▶ **Action item**: When the line containing "(K-WISC-V 5판) 리뷰" is found in the data below, copy it and each line after it through the line containing "수페르가 2837 화이트 클래식 운동화 추천", exactly and with no others.

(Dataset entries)

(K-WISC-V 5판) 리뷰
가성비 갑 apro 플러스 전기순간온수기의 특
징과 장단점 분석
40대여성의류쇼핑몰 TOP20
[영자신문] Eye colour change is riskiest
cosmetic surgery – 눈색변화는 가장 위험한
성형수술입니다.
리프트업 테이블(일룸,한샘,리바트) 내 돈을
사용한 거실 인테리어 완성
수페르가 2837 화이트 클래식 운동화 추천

* * *

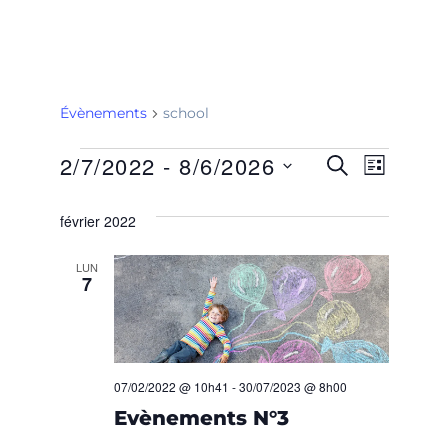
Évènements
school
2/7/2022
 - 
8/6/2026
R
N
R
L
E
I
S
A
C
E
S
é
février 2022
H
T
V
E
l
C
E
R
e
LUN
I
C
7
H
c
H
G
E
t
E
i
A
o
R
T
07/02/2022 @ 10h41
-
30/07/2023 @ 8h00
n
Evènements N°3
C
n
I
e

--

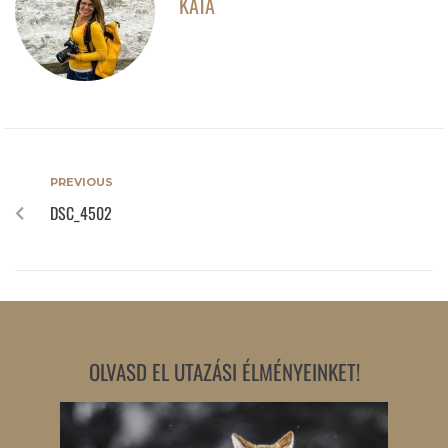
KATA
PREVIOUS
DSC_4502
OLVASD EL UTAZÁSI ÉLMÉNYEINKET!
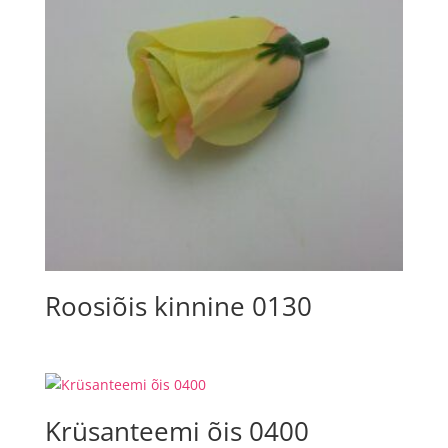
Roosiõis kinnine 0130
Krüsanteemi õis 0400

▶ **Exercise output**:
(K-WISC-V 5판) 리뷰
가성비 갑 apro 플러스 전기순간온수기의 특
징과 장단점 분석
40대여성의류쇼핑몰 TOP20
[영자신문] Eye colour change is riskiest
cosmetic surgery – 눈색변화는 가장 위험한
성형수술입니다.
리프트업 테이블(일룸,한샘,리바트) 내 돈을
사용한 거실 인테리어 완성
수페르가 2837 화이트 클래식 운동화 추천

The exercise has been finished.